WHAT IS BEING ASKED |
Please give the count of lines in the listing underneath that hold "Schleife", leaving out everything else.

• • • •

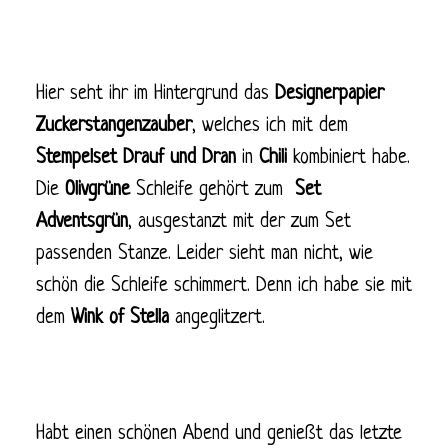
Hier seht ihr im Hintergrund das
Designerpapier
Zuckerstangenzauber
, welches ich mit dem
Stempelset Drauf und Dran
in
Chili
kombiniert habe.
Die
Olivgrüne
Schleife gehört zum
Set
Adventsgrün
, ausgestanzt mit der zum Set
passenden Stanze. Leider sieht man nicht, wie
schön die Schleife schimmert. Denn ich habe sie mit
dem
Wink of Stella
angeglitzert.
Habt einen schönen Abend und genießt das letzte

• • • •

WRITTEN REPLY |
2